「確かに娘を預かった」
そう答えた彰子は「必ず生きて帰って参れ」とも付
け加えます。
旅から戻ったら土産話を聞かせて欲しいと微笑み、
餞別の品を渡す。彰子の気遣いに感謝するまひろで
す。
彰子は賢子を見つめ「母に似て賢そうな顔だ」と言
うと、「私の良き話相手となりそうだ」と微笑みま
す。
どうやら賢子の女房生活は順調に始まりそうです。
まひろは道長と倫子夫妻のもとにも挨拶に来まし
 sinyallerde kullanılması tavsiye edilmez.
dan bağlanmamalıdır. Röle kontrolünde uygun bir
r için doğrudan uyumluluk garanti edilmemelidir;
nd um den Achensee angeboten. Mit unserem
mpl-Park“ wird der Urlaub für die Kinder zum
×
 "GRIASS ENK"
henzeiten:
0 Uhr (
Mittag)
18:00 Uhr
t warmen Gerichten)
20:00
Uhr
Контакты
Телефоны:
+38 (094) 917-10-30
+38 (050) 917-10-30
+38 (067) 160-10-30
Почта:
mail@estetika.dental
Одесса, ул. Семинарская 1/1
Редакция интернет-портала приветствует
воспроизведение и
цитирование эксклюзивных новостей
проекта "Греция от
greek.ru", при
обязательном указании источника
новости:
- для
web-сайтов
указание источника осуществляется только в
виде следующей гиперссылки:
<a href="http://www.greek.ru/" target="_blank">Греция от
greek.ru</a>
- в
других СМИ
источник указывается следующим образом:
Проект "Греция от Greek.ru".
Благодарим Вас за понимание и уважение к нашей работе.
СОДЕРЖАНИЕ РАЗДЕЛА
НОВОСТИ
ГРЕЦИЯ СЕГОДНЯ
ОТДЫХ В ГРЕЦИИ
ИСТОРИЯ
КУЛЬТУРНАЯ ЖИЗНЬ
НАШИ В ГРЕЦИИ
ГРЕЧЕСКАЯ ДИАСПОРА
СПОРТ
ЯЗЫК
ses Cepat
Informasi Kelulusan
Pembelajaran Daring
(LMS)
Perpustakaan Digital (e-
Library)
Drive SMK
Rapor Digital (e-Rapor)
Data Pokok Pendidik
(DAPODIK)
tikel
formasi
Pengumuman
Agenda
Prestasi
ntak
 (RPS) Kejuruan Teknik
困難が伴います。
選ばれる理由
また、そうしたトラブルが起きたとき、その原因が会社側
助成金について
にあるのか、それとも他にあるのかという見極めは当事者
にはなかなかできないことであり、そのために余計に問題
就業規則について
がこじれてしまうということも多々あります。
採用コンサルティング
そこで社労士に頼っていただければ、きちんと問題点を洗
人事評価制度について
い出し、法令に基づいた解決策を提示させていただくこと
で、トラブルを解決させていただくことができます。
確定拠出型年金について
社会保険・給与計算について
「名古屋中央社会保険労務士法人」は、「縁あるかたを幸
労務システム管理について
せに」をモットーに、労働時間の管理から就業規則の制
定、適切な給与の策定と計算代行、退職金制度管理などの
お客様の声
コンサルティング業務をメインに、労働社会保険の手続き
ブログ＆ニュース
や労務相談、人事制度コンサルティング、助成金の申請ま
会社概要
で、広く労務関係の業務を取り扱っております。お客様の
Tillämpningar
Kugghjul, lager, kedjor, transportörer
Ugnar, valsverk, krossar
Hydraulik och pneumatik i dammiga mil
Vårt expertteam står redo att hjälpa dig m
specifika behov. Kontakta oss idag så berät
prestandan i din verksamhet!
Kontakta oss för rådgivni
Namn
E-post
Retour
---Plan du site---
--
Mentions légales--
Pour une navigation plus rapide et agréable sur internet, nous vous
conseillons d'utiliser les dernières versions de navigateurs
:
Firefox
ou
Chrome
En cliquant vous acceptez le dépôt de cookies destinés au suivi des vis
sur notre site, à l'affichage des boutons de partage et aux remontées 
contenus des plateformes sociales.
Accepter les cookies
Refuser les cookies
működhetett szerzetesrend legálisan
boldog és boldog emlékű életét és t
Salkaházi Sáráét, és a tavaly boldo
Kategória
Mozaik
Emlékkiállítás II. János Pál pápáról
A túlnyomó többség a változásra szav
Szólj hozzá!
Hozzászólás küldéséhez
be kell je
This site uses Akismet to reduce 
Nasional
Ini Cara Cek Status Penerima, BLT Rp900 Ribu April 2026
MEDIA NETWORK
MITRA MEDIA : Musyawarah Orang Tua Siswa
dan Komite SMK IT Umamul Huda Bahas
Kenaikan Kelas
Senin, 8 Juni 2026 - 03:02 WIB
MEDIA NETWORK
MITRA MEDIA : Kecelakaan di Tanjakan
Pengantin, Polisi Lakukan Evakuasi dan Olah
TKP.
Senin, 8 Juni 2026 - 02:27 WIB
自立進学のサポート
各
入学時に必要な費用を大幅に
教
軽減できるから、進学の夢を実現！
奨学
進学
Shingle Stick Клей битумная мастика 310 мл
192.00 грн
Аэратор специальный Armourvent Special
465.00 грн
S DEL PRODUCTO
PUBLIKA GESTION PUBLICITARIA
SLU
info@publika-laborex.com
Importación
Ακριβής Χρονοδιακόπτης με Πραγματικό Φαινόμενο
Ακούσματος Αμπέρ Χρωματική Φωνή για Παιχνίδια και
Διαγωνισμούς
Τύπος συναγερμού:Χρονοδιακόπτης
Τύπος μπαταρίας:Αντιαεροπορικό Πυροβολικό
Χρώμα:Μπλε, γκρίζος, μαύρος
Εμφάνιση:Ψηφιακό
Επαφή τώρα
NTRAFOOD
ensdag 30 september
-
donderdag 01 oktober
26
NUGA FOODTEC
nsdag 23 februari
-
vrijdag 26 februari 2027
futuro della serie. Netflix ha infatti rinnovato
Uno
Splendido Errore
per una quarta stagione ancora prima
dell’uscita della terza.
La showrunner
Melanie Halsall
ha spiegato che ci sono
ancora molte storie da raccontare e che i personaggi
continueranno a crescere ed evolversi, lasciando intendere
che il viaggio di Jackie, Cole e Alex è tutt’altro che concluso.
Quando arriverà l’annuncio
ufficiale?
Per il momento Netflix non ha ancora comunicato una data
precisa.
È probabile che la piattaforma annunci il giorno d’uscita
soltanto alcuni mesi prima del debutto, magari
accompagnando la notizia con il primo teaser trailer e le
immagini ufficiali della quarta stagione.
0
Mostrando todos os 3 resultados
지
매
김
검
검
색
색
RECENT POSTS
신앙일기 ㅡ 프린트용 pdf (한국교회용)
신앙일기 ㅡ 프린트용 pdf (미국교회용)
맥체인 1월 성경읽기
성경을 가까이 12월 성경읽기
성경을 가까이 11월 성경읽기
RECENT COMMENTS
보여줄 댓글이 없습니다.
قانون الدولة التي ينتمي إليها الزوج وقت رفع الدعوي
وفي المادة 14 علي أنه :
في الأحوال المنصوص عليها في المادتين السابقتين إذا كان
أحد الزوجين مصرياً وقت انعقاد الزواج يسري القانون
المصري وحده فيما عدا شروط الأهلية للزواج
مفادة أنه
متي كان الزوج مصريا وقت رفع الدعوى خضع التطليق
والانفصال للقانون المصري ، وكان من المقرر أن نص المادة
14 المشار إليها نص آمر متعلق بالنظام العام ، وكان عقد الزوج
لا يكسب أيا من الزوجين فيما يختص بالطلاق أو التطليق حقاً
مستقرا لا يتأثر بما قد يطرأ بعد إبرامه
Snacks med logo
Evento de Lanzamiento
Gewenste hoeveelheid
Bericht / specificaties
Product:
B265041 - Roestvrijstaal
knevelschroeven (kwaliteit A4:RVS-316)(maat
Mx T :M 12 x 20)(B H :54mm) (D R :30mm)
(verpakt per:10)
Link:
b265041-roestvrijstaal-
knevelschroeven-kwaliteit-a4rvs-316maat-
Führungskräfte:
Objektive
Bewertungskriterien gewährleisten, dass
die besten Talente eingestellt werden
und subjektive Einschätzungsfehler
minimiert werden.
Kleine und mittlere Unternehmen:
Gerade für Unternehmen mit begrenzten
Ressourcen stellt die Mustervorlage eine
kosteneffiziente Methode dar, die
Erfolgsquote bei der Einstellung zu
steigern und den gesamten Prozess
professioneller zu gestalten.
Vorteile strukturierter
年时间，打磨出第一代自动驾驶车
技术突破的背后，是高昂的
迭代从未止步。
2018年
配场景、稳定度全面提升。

(WORK INSTRUCTIONS) Looking at the records above, how many of their lines carry the string "إليها"? Answer with the number and nothing else.

(ANSWER TO THIS EXERCISE) 2